Provide ability to use the UI-based Scan Execution Policy builder to create a Container Scanning policy that only applies to Projects containing a Dockerfile
Everyone can contribute. Help move this issue forward while earning points, leveling up and collecting rewards.
Problem to solve
Presently, when a Scan Execution Policy is created via the UI-based policy builder (Secure → Policies → New Policy → Scan Execution Policy), policies that enforce SAST or Dependency Scanning will auto-detect what languages or manifest/requirements files a Project contains, and subsequently only run the appropriate scanners (for example gemnasium will only run on Projects that have a Maven pom.xml file, and NodeJsScan will only analyze code if the Project contains JavaScript).
Policies that enforce Container Scanning, however, will attempt to analyze all Projects within the specified scope.
Intended users
InfoSec / Application Security / DevSecOps personas who need visibility into what defects are present in Projects that build Docker images.
Further details
Some customers wish to only have Container Scanning run on Projects that contain a Dockerfile. This is possible today by using a pipeline execution policy action for Scan Execution Policies and leveraging the rules engine to define a Job that only executes Container Scanning when a Dockerfile is present.

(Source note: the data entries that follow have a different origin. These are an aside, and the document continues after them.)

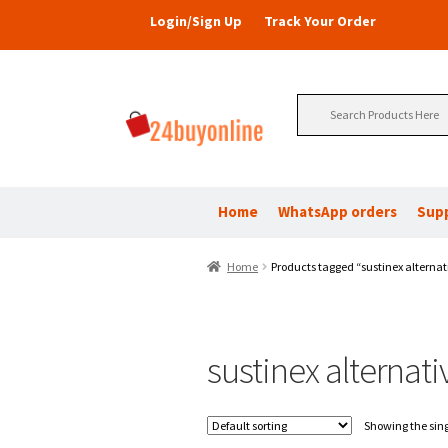
Login/Sign Up
Track Your Order
Search
for:
Home
WhatsApp orders
Sup
Home
Products tagged “sustinex alternat
sustinex alternati
Showing the sing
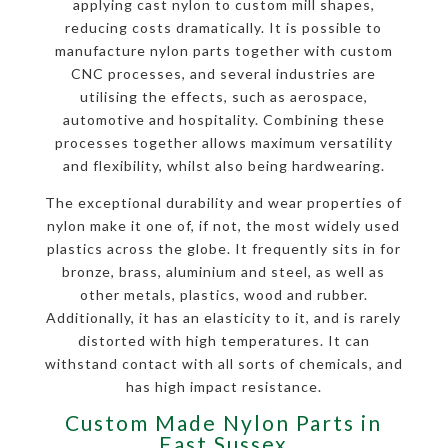
applying cast nylon to custom mill shapes,
reducing costs dramatically. It is possible to
manufacture nylon parts together with custom
CNC processes, and several industries are
utilising the effects, such as aerospace,
automotive and hospitality. Combining these
processes together allows maximum versatility
and flexibility, whilst also being hardwearing.
The exceptional durability and wear properties of
nylon make it one of, if not, the most widely used
plastics across the globe. It frequently sits in for
bronze, brass, aluminium and steel, as well as
other metals, plastics, wood and rubber.
Additionally, it has an elasticity to it, and is rarely
distorted with high temperatures. It can
withstand contact with all sorts of chemicals, and
has high impact resistance.
Custom Made Nylon Parts in
East Sussex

However, some security teams who configure policies via the UI would prefer to have an option in the policy builder (i.e. the dropdown combo boxes) which will allow them to specify that Container Scanning only executes on Projects where a Dockerfile exists.
Proposal
It would be beneficial to expose an option in the UI-based policy builder which indicates that Container Scanning should only run on a Project if a Dockerfile exists. This would make the behavior of Container Scanning consistent with the behavior of SAST and Dependency Scanning, and thereby make it simpler for security teams to configure Container Scanning policies as well as understand their expected behavior.